1. An allusion to a passage in Michelet’s L’amour, book 5, chapter 6, entitled ‘L’unité, est-elle obtenue?’, in which it is said of love that it develops with time: ‘It was the Virgin’s thread, and in the end it’s a cable that would defy storms’ (C’était le fil de la Vierge, et c’est un câble à la fin qui défierait les tempêtes) (Michelet, L’amour, p. 397).
2. This idea that a thought alone is not enough, that it should lead to ‘action’, to a deed, may be borrowed from Carlyle: see letter 274, n. 11.
a. Means: ‘ik was er niet mee ingenomen’ (I was not pleased).
3. Van Gogh began working at Goupil’s in 1869.
4. Van Gogh could have encountered this saying in (among other places) Charles Dickens, Barnaby Rudge. A tale of the riots of ‘Eighty’. Ed. London 1890, chapter 20, p. 78.
5. In Le peuple (1846), Jules Michelet describes the spirit and qualities of the French working class. He discusses various economic and political transformations as France and Europe shifted from an agrarian to an industrial society, and examines the condition of the social classes.
6. Jules Michelet, La femme (1860; see letter 186, n. 2); L’amour (1858; see letter 26, n. 6); La mer (1861; see letter 143, n. 33) and Histoire de la Révolution française (1847-1853; see letter 143, n. 2).
7. The ‘periwig period’ was the last part of the eighteenth and the first part of the nineteenth century – when the upper classes wore wigs.

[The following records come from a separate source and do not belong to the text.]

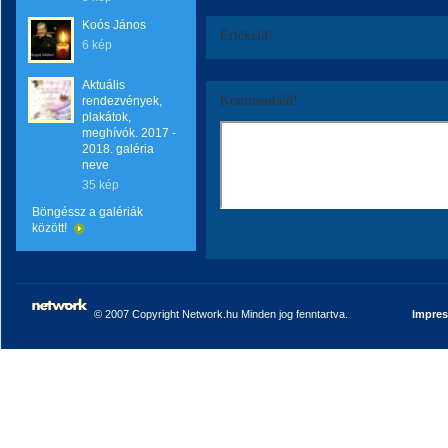
Koós János
Értékeld!
6 kép
Aktuális
Kommentáld!
rendezvények,
plakátok,
meghívók. 2017 -
2018. galéria
neve
35 kép
Böngéssz a galériák
között!
© 2007 Copyright Network.hu Minden jog fenntartva.
Impre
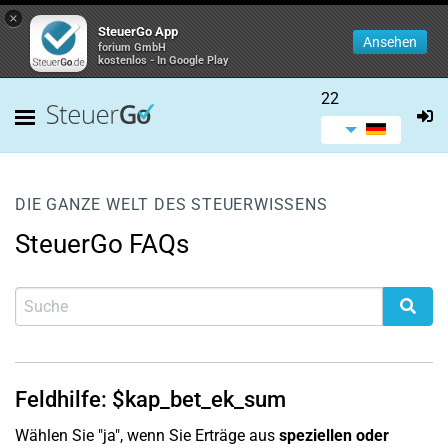
×
SteuerGo App
Ansehen
forium GmbH
kostenlos - In Google Play
22
DIE GANZE WELT DES STEUERWISSENS
SteuerGo FAQs
Feldhilfe: $kap_bet_ek_sum
Wählen Sie "ja", wenn Sie Erträge aus
speziellen oder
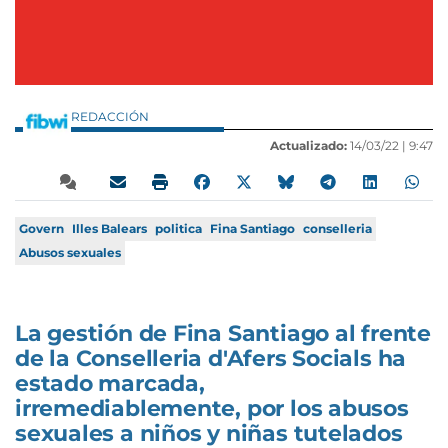
REDACCIÓN
Actualizado:
14/03/22 |
9:47
Govern
Illes Balears
politica
Fina Santiago
conselleria
Abusos sexuales
La gestión de Fina Santiago al frente
de la Conselleria d'Afers Socials ha
estado marcada,
irremediablemente, por los abusos
sexuales a niños y niñas tutelados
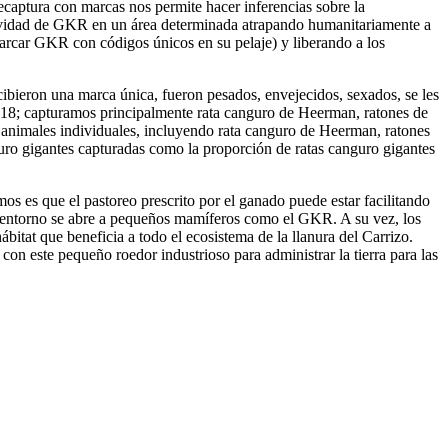
captura con marcas nos permite hacer inferencias sobre la
ctividad de GKR en un área determinada atrapando humanitariamente a
arcar GKR con códigos únicos en su pelaje) y liberando a los
cibieron una marca única, fueron pesados, envejecidos, sexados, se les
2018; capturamos principalmente rata canguro de Heerman, ratones de
3 animales individuales, incluyendo rata canguro de Heerman, ratones
guro gigantes capturadas como la proporción de ratas canguro gigantes
os es que el pastoreo prescrito por el ganado puede estar facilitando
l entorno se abre a pequeños mamíferos como el GKR. A su vez, los
itat que beneficia a todo el ecosistema de la llanura del Carrizo.
on este pequeño roedor industrioso para administrar la tierra para las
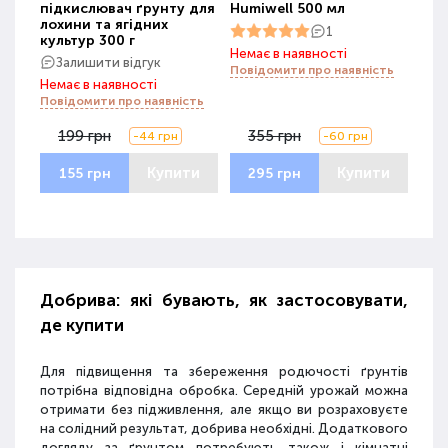
підкислювач ґрунту для
Humiwell 500 мл
лохини та ягідних
1
культур 300 г
Немає в наявності
Залишити відгук
Повідомити про наявність
Немає в наявності
Повідомити про наявність
199 грн
355 грн
-44 грн
-60 грн
Купити
Купити
155 грн
295 грн
Добрива: які бувають, як застосовувати,
де купити
Для підвищення та збереження родючості ґрунтів
потрібна відповідна обробка. Середній урожай можна
отримати без підживлення, але якщо ви розраховуєте
на солідний результат, добрива необхідні. Додаткового
догляду за ґрунтом потребують також і кімнатні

The term also denotes a stylistic era associated with a loss of intellectual vigour, artificiality and formalistic, regimented affectation.
8. Van Gogh means: as honourable, effective and ‘natural’ as the men in Rembrandt’s Syndics [1835] (cf. letter 121).
[1835]
b. Figurative, means: ‘ongeïnspireerd’ (uninspired).

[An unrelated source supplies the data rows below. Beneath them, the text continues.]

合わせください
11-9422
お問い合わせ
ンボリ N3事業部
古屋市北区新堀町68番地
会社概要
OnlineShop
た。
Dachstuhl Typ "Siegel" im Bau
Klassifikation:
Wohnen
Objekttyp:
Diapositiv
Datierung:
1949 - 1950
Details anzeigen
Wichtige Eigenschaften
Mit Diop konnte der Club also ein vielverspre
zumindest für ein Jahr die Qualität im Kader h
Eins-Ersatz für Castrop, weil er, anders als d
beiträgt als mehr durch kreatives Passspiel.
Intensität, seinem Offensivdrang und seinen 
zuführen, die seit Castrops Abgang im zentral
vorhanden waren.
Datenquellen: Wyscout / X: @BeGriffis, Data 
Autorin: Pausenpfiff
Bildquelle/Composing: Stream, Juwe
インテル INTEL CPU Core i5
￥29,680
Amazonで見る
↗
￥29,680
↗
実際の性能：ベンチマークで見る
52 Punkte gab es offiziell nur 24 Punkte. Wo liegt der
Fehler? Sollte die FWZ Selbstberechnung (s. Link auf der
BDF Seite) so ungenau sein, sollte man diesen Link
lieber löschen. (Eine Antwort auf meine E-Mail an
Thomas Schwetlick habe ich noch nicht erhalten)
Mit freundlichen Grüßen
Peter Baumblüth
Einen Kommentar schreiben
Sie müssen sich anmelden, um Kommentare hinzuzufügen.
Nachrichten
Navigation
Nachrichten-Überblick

9. Taken from the second stanza of the poem ‘Levensvoorwaarde’ (Living condition) by P.A. de Génestet. See De Génestet 1869, vol. 2, pp. 61-62.
10. A reference to the passage in Madame Thérèse ou les volontaires de 92 in which Madame Thérèse – a republican – is badly wounded in fighting between the French and the Austrians. Thanks to the good care given her by Dr. Wagner, she recovers and her memories come back. The sickbed and the nursing are described movingly and in detail. Erckmann-Chatrian heralds the final recovery as follows: ‘The woman, very pale and very thin, appeared to be asleep; you could hardly hear her breathe. But after a moment she opened her eyes, and looked at us in turn, as if amazed, then at the end of the alcove, then at the windows, white with snow, the wardrobe, the old clock, then at the dog, who had stood up, its paw on the edge of the bed. This lasted a good minute; finally, she closed her eyes again, and her uncle said, very softly: “She has come to herself again”.’ (La femme, bien pâle et bien maigre, semblait dormir; on l’entendait à peine respirer. Mais au bout d’un instant elle ouvrit les yeux, et nous regarda l’un après l’autre, comme étonnée, puis le fond de l’alcôve, puis les fenêtres blanches de neige, l’armoire, la vieille horloge, puis le chien qui s’était dressé, la patte au bord du lit. Cela dura bien une minute; enfin elle referma les yeux, et l’oncle dit tout bas: “Elle est revenue à elle”). See Erckmann-Chatrian 1867, pp. 19-29 (quotation on p. 28).
11. On this, see letter 307.
12. A few examples of the work Van Rappard did in the autumn of 1882 at the Institute for the Blind in Utrecht are known; see exhib. cat. Amsterdam 1974, pp. 79-80, cat. nos. 83-89.